The exciting part of this research for palaeontologists is the potential that some of the soft tissues and other molecules from millions of years ago have been preserved inside the fossil bones. This type of research can also have other benefits.
“Over the last five or 10 years the synchrotron studies and generally just CT scanning fossils have become a really big push,” he said. “It’s allowed us to do more detailed work on these skeletons and it also created permanent records or easily shareable records. It results in a 3D model or a data set that we can send to a colleague in Japan or somewhere and they can be working on the exact same specimen that we are here at the same time. So it’s sort of a spectacular advance for palaeontology.”

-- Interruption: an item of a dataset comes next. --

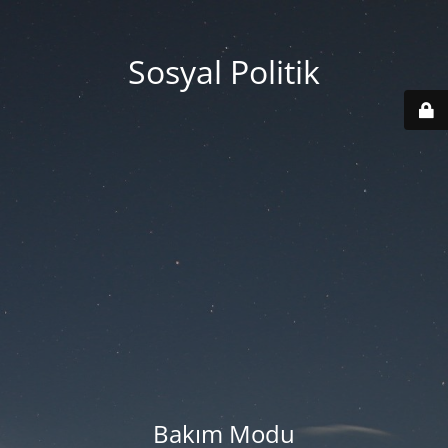
Sosyal Politik
Bakım Modu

Their intention is to use the very bright light of the CLS synchrotron to scan other dinosaur bones from the RSM’s collection, including some duck-billed dinosaurs that were collected in southwest Saskatchewan as well as Thescelosaurus, a smaller type of dinosaur.
Other students are already using CLS beamlines to scan amber pieces that were found in Saskatchewan to create three-dimensional models of insects preserved inside the amber. This will make it possible to identify the species of insects and it will provide additional information about prehistoric environments and habitats.
“There are currently three different students working on different aspects of Canadian Light Source and applying it to palaeontology here at the museum,” he said. ““We’re thrilled to have our students working on this sort of material and they’re doing some really stellar research. Hopefully within the next year or so, a lot of this will come up in publication through peer review scientific papers and we’ll have more definitive results to talk about, but at this time we’re just thrilled to see what the students are doing.”